Assistant District Attorney Stephanie Arrache recommended a $1,500 cash or surety bond for the methamphetamine count because it is a separate case from the other two charges.

Recommending bond for the domestic violence and strangulation charges was someone problematic because Schutz was out on bond for the federal felon in possession of a firearm charge, Arrache said.

"The judge reluctantly let him out on bond," she said.

She recommended, and Christensen agreed to set his bond at $30,000 cash or surety.

Since late October, Schutz had been out on bond after he was charged in U.S. District Court with being a felon in possession of a firearm.

He was arrested on Oct. 19 by Casper Police and agents with the U.S. Bureau of Alcohol, Tobacco, Firearms, and Explosives after an investigation found he owned several firearms.

Nick Perkins, Townsquare Media
Nick Perkins, Townsquare Media

The agencies executed the search warrant at his residence on South Washington Street where they found an Akkar Model 812 12-gauge shotgun and several other firearms, according to an ATFE agent affidavit.

On Oct. 21, Schutz heard the federal charge against him and he was initially detained.

A week later, he appeared for a detention hearing before U.S. Magistrate Judge Michael Shickich.

During the hearing, Shickich said Schutz did not have a great plan for his release.

Assistant U.S. Attorney Seth Griswold said via videoconference that Schutz had  been found with firearms, and the court should detain him to ensure his appearance in court and for the safety of the community.

Griswold added that Schutz also had a history of drug abuse, especially methamphetamine.
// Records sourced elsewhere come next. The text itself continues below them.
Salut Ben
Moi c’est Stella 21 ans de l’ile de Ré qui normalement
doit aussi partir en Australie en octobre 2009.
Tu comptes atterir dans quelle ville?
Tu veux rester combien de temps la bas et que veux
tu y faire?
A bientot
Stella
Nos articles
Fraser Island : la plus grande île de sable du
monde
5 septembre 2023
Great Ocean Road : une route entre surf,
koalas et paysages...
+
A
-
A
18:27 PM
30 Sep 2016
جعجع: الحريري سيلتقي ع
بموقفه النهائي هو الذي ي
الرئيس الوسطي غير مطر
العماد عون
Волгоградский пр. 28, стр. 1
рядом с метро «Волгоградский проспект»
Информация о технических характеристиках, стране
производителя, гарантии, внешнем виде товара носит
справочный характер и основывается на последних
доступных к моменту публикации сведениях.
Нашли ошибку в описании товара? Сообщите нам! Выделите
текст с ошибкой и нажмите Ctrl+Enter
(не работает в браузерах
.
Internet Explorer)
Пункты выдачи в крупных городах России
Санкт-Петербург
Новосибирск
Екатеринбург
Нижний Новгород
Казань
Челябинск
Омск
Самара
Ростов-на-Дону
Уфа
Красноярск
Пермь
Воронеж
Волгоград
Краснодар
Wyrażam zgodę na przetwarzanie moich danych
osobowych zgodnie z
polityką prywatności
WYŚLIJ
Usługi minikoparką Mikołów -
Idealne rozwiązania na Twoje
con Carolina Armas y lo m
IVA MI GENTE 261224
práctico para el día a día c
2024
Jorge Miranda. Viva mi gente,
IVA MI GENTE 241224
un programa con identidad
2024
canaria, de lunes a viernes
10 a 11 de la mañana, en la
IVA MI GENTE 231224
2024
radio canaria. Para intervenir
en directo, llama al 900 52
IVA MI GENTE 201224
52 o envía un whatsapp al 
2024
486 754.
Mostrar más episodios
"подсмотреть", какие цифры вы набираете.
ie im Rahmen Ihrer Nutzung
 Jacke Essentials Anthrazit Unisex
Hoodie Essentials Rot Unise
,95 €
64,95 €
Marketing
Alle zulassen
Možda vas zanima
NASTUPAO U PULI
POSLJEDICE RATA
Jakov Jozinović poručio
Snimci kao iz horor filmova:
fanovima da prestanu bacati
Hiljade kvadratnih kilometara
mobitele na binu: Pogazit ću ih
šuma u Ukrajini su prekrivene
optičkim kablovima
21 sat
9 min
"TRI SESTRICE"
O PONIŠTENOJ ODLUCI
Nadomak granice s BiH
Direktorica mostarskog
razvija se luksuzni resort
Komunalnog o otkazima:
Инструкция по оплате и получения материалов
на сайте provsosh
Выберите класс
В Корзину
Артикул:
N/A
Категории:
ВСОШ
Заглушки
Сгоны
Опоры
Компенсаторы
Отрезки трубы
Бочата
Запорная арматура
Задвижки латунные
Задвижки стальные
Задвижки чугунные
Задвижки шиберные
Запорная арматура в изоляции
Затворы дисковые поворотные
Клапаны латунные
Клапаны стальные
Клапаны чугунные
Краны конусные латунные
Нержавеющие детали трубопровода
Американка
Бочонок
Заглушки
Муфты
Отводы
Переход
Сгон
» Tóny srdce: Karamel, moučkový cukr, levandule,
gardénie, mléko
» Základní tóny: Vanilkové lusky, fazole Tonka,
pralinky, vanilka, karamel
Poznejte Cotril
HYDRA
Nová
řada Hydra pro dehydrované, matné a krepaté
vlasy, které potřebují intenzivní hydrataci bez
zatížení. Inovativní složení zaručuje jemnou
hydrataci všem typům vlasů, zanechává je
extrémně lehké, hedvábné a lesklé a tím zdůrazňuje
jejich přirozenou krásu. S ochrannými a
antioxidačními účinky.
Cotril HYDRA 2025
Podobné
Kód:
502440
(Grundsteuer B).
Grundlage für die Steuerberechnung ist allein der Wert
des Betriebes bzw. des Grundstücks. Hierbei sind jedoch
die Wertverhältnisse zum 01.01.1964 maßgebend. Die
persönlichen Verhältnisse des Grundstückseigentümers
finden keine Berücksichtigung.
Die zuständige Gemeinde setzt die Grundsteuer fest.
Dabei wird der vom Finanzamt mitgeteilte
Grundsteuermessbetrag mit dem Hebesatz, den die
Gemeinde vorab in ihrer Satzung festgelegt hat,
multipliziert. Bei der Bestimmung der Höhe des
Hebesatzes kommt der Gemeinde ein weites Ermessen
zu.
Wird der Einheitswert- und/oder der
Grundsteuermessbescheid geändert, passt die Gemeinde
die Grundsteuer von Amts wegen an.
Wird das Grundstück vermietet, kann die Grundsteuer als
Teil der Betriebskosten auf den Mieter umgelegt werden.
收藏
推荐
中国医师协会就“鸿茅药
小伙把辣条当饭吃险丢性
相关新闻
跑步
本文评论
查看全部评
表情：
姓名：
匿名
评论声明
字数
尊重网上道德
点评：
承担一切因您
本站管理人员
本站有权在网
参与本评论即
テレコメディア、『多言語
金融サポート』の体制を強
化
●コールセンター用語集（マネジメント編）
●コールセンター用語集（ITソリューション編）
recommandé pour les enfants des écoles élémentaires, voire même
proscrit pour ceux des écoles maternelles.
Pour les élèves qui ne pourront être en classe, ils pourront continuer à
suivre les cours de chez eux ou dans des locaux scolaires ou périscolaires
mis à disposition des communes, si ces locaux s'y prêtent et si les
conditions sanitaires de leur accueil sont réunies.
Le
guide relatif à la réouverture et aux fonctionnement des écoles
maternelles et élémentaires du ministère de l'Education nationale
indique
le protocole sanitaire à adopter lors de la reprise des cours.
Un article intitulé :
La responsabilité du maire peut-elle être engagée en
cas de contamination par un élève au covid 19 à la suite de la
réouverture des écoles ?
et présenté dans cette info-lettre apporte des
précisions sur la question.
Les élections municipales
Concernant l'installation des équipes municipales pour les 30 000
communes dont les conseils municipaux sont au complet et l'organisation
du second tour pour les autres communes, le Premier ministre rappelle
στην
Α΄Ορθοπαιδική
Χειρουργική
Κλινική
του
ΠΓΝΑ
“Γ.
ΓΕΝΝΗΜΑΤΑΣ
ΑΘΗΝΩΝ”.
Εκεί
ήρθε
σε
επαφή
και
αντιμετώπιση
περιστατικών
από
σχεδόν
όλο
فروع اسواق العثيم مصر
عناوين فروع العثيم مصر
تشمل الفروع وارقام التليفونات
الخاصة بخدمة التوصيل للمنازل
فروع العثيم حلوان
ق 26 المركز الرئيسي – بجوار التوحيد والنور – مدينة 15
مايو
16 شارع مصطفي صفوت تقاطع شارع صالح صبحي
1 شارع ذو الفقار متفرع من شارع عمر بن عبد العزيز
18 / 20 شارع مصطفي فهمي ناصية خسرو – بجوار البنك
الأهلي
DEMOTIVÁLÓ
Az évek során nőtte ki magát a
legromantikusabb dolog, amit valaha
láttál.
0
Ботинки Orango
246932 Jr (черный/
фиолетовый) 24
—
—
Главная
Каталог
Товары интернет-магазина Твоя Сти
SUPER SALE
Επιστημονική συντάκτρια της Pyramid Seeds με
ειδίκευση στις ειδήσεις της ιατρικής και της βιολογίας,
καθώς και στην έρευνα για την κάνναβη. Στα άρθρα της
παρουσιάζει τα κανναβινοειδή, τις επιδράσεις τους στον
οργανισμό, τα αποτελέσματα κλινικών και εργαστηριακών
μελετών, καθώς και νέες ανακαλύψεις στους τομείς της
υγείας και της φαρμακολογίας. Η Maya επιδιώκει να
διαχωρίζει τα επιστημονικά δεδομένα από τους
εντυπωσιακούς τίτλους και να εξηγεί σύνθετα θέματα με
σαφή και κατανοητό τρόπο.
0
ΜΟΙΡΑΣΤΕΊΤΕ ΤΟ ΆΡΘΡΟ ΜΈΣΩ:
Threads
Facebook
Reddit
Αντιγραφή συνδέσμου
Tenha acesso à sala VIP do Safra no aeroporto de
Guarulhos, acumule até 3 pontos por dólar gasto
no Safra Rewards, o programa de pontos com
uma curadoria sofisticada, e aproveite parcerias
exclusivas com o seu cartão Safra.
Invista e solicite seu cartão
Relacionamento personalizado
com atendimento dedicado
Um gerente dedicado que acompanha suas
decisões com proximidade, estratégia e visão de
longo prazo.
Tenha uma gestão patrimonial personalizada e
During the Oct. 19 search of his house, police officers found a felony amount of methamphetamine, according to court documents.

But Federal Public Defender Tracy Hucke said Schutz would be willing to comply with release conditions, and that he could live with his son as a third-party custodian.

Shickich reluctantly agreed.

"I've decided to release you, your criminal record is outdated, you have employment," he said.

"I'm giving you enough rope to hang yourself," Shickich said. "If you violate the release plan, any deal is off the table."

Schickich released him on an unsecured $10,000 bond. Conditions of his release included not violating any laws, obtaining a substance abuse evaluation, submitting to searches of his residence and vehicle, maintaining employment of 35 hours per week, not possessing alcohol or controlled substances, and not possessing firearms.

Schutz said he would abide by the conditions.

On Nov. 17, the federal grand jury indicted him, and he pleaded not guilty at his arraignment on Nov. 29.

The federal trial has been set for January 23.

If convicted, Schutz faces up to 15 years’ imprisonment followed by three years of supervised probation after his release from custody, up to a $250,000 fine, and a $100 special assessment.